(Dataset entries)
- - - - -

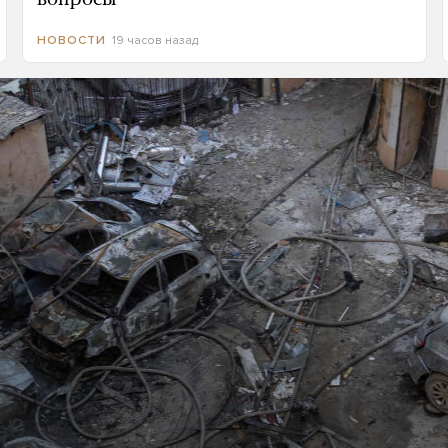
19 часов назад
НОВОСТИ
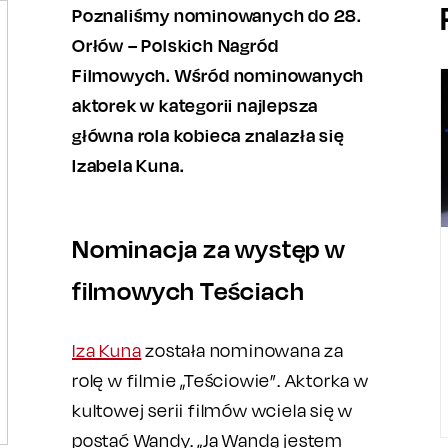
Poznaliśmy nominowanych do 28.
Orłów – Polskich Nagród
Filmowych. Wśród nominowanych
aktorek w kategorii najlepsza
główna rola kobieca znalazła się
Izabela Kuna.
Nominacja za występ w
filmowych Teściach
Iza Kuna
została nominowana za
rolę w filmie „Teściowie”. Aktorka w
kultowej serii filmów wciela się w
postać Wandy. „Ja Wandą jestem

- - - - -

> **WHAT THE EXERCISE ASKS**: An exact repeat of the lines from the one containing "aktorek w kategorii najlepsza" through the final line of the entries is the whole answer.

> **COMPLETED EXERCISE**:
aktorek w kategorii najlepsza
główna rola kobieca znalazła się
Izabela Kuna.
Nominacja za występ w
filmowych Teściach
Iza Kuna
została nominowana za
rolę w filmie „Teściowie”. Aktorka w
kultowej serii filmów wciela się w
postać Wandy. „Ja Wandą jestem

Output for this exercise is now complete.